[Opening Listed records section]

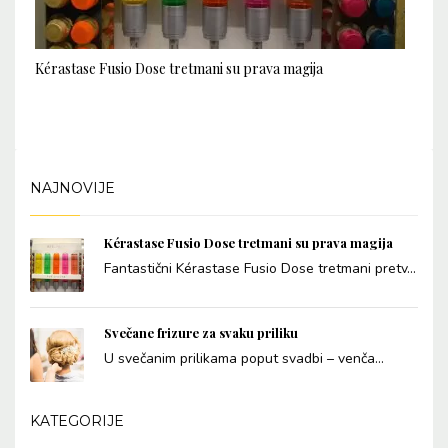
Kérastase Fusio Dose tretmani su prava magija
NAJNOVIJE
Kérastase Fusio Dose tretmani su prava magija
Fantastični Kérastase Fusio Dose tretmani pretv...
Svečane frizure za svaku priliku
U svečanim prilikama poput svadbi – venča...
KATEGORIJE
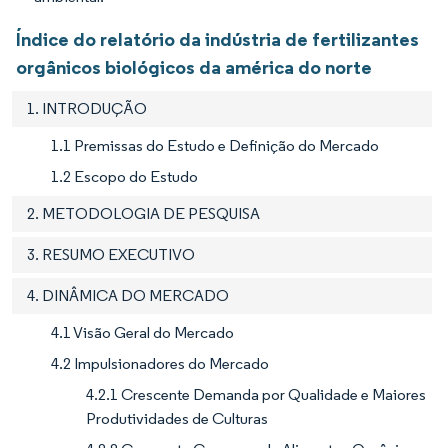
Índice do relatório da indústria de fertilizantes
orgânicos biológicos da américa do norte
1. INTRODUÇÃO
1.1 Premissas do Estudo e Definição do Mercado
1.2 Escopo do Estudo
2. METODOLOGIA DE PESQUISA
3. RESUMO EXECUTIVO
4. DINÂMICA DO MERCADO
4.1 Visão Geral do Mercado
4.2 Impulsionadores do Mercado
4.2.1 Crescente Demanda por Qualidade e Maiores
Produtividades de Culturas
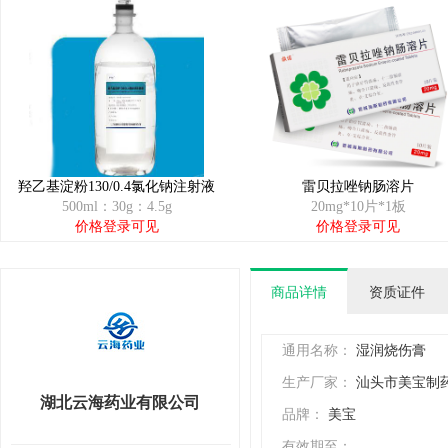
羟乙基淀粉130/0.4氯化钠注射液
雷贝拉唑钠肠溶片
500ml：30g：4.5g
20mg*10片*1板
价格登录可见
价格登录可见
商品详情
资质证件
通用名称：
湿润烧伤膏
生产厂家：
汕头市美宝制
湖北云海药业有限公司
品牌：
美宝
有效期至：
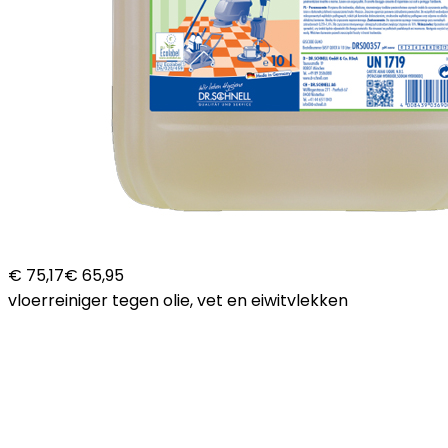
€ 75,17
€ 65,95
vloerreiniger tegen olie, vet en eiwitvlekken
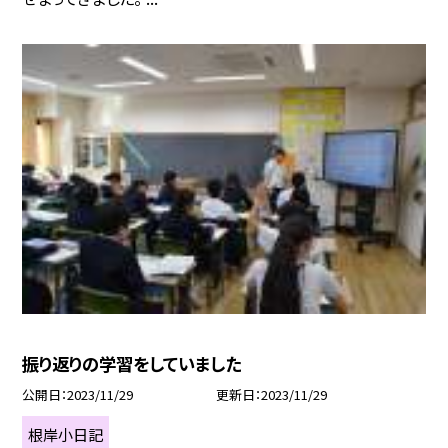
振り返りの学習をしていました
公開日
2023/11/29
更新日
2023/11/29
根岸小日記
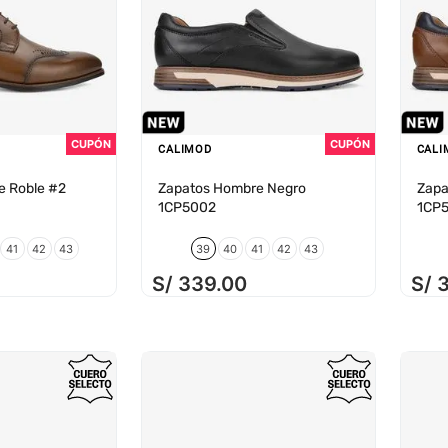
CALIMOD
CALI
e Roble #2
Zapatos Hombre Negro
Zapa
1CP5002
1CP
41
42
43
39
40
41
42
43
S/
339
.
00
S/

[Closing Listed records section]
[Opening Listed records section]

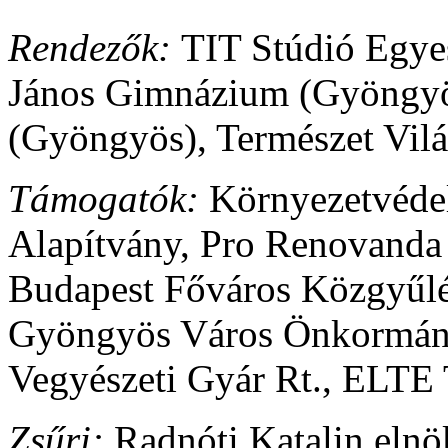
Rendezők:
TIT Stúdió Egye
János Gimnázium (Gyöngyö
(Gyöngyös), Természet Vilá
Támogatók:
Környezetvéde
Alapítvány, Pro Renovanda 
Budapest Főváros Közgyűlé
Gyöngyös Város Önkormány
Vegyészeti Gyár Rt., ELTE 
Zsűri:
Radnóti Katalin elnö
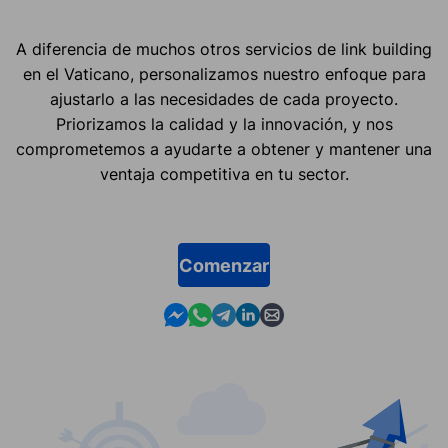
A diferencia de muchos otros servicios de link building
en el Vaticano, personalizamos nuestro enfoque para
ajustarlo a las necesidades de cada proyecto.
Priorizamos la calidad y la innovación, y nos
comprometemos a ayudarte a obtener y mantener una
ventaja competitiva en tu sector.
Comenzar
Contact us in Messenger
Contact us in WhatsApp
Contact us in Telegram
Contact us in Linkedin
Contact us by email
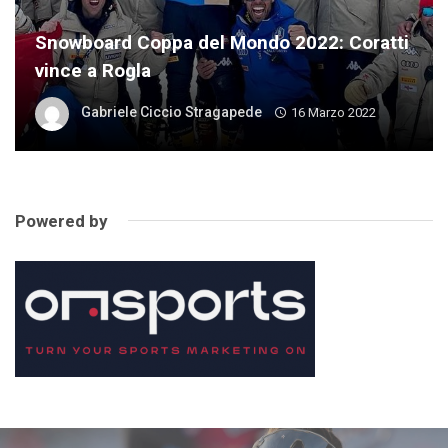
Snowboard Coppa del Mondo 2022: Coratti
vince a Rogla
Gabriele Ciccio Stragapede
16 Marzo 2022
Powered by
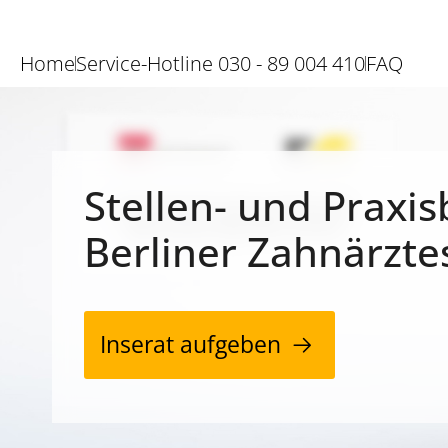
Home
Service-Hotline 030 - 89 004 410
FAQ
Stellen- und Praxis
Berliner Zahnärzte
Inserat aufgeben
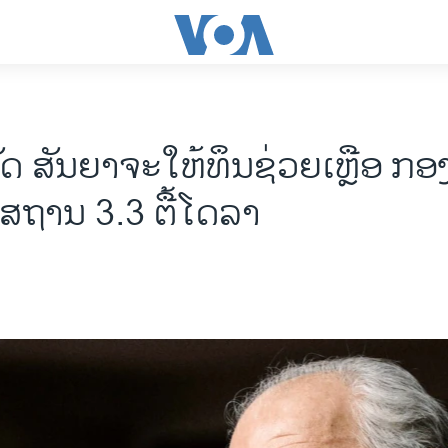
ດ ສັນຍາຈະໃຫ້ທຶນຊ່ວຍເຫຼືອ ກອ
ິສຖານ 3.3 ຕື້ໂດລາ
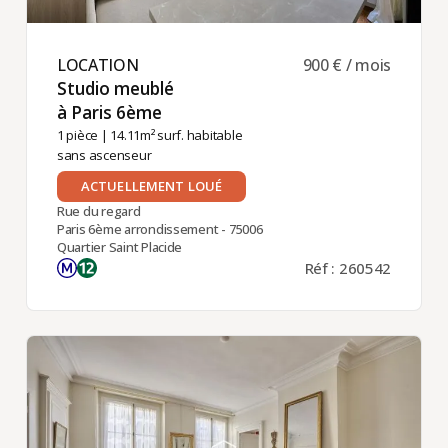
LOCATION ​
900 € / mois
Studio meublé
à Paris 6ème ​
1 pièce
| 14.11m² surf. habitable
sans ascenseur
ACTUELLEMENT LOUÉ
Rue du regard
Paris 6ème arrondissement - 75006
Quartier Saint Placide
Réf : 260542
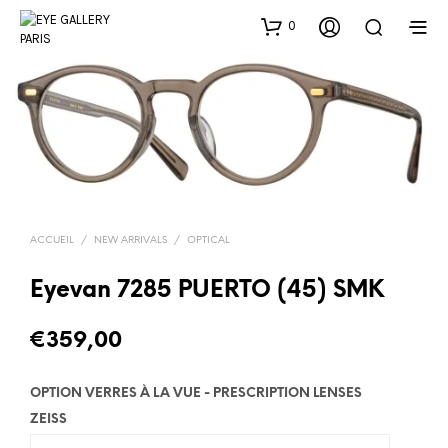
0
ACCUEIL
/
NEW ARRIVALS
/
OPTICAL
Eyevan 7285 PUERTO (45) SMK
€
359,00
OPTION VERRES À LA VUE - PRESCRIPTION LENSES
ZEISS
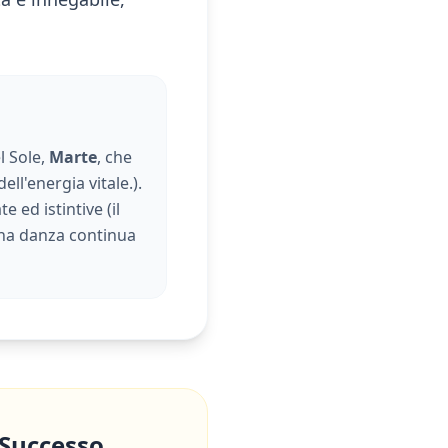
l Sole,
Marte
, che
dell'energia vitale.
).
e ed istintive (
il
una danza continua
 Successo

[Closing Listed records section]
[Opening Listed records section]

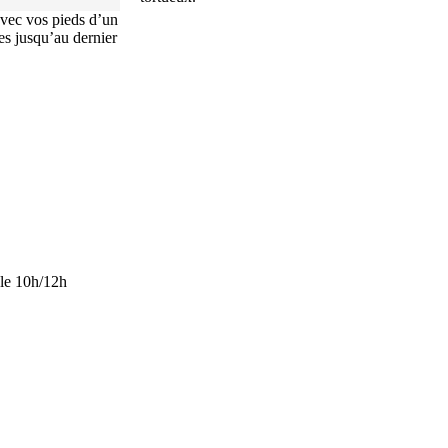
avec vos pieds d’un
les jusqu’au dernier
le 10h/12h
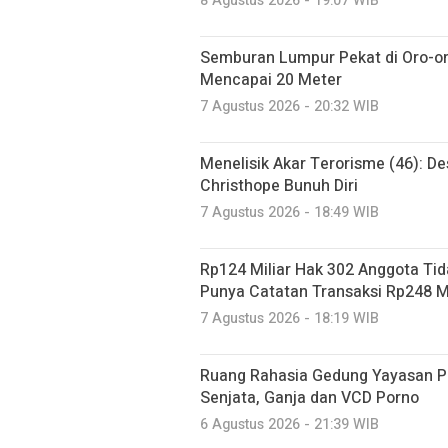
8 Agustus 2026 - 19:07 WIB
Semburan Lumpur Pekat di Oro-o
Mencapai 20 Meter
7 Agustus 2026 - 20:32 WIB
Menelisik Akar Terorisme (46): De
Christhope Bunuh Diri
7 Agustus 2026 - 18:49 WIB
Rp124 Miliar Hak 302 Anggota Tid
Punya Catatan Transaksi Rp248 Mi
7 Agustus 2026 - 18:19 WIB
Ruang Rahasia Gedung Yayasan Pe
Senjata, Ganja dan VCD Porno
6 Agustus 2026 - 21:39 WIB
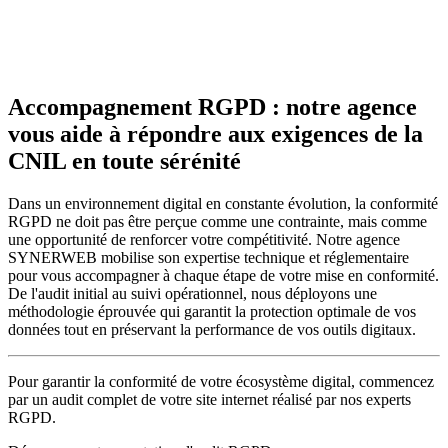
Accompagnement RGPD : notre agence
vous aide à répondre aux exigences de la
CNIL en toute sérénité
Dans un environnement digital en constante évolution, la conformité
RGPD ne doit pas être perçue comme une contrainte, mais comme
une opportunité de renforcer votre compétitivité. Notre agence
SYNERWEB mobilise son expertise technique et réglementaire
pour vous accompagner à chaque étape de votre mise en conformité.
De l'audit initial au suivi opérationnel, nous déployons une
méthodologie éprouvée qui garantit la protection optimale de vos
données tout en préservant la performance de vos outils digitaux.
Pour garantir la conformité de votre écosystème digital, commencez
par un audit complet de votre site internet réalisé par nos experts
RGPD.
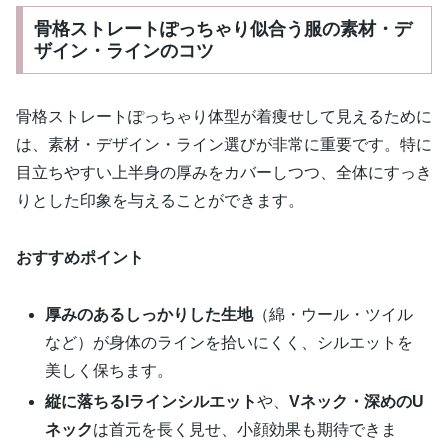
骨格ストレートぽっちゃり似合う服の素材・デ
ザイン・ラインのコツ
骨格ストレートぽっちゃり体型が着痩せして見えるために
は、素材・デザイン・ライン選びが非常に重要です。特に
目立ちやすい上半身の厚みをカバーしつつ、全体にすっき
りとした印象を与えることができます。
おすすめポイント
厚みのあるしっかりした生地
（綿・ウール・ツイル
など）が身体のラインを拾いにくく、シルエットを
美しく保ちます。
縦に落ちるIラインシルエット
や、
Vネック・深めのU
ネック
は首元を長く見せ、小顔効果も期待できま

[Closing Listed records section]

Description of the task | Using the data above, print exactly the lines from the line that contains "骨格ストレートぽっちゃり似合う服の素材・デ" through the line that contains "は首元を長く見せ、小顔効果も期待できま", with both included.

Exercise result |
骨格ストレートぽっちゃり似合う服の素材・デ
ザイン・ラインのコツ
骨格ストレートぽっちゃり体型が着痩せして見えるために
は、素材・デザイン・ライン選びが非常に重要です。特に
目立ちやすい上半身の厚みをカバーしつつ、全体にすっき
りとした印象を与えることができます。
おすすめポイント
厚みのあるしっかりした生地
（綿・ウール・ツイル
など）が身体のラインを拾いにくく、シルエットを
美しく保ちます。
縦に落ちるIラインシルエット
や、
Vネック・深めのU
ネック
は首元を長く見せ、小顔効果も期待できま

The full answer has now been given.